Like sonnets of Spanish

Autocracy.

Yes, I hear her: my self-abnegation

And drug-taking. I am in my right mind

Do you still find?

So that I spell

And keep station?

Arrogation

Of entitled travail

Contempt of kind.

Ah, but the wound of love is never healed!

While male and female voices busk and thrill

The air grows riled:

Insidious the epiphanic spill.

.

“Epiphanic spill” recalls Hulme’s “spilled religion,” but also the visceral mistrust Hill feels (his name a rhyme with “thrill” and “spill”) for what a poem might yield but not contain, what it might not succeed in holding as one.

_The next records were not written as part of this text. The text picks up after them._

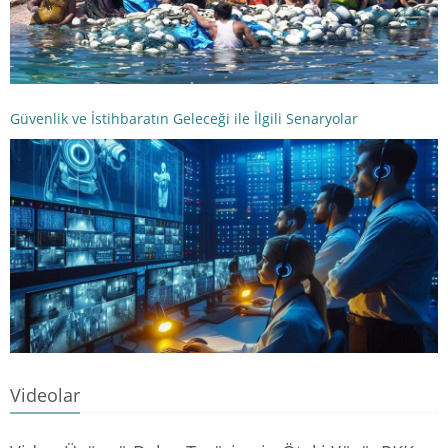
Güvenlik ve İstihbaratın Geleceği ile İlgili Senaryolar
Videolar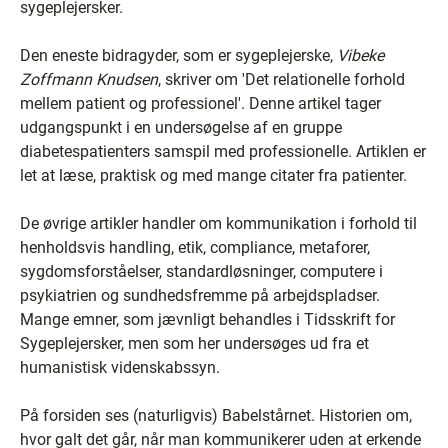
sygeplejersker.
Den eneste bidragyder, som er sygeplejerske,
Vibeke
Zoffmann Knudsen
, skriver om 'Det relationelle forhold
mellem patient og professionel'. Denne artikel tager
udgangspunkt i en undersøgelse af en gruppe
diabetespatienters samspil med professionelle. Artiklen er
let at læse, praktisk og med mange citater fra patienter.
De øvrige artikler handler om kommunikation i forhold til
henholdsvis handling, etik, compliance, metaforer,
sygdomsforståelser, standardløsninger, computere i
psykiatrien og sundhedsfremme på arbejdspladser.
Mange emner, som jævnligt behandles i Tidsskrift for
Sygeplejersker, men som her undersøges ud fra et
humanistisk videnskabssyn.
På forsiden ses (naturligvis) Babelstårnet. Historien om,
hvor galt det går, når man kommunikerer uden at erkende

The estrangement carried out within the poems, of part from part, and of part to whole, finally, returns to William Lawes as its emblem, with his death in the Civil War, and his estrangement from his nation, becoming for Hill not a mirror but an admonition of the relation of the euphonies of art and the grimly fictitious constructions of a polity. The forty first:

.

Rage will not assuage the instrumental

And timeless jury. Tall equitation

In the front hall

Of the nation.

Interject here

Chromatic grace-

Notes; and barely retire;

Take up true place

With paid assessors of much-prized fiction

And affordable truth; allegory’s

Defunct traction;

The plaster ducks

Of the Furies,

Guy Fawkes’s tyres;

The seaside for two weeks’

Compounded years:

None would then have proposed me the fine arc

So newly taken for justice. Flight path

Collides with wraith.

Need quivers. Waters thrust from the sac.

.

Here, the penultimate poem finds in its answering coda a voice accordant in its angered pessimism:

.

After all, the shallow-leaded letters

Rot among sodden marble chis

The cracked vase is askew

And holds nothing

Except

A zapt

Stalk. Re-teething

Weeds with no rose to shew

Proclaim growth. Fatality grips

And is held. I am nailed by my fathers.

 

 

 

These are poems about being in a muddle; but they seek also a reconciliation to that state, and they strain against it metrically and formally so that when something of aesthetic unity and brilliance emerges, it feels hard-won, and in the case of Clavics more than the rest of the Daybooks, barely-won, from the grounds of imagination, consisting, Hill suggests, of what history has bestowed: the instances of virtue, of courage, of the relative successes and inspired failures of others who have sought something like a harmony out of their clashed surroundings, without selling short how costly the clashes are, how high a price they exact—and without proceeding as if the harmony can redeem what has been sometimes wasted, sometimes lost or hurt without regard. In the closing (forty second) poem:

 

Undertaken for honouring the dead

From our nation. Fulfilled in a thrusting

Forward of rhyme

Upon a theme

Long protesting

Some lame nation

I had and have: barely

But entirely

Devoted to those I disregarded,

Who looked to me, then; and no more retain

The common pain.

From gapped inscripts let them gape recorded.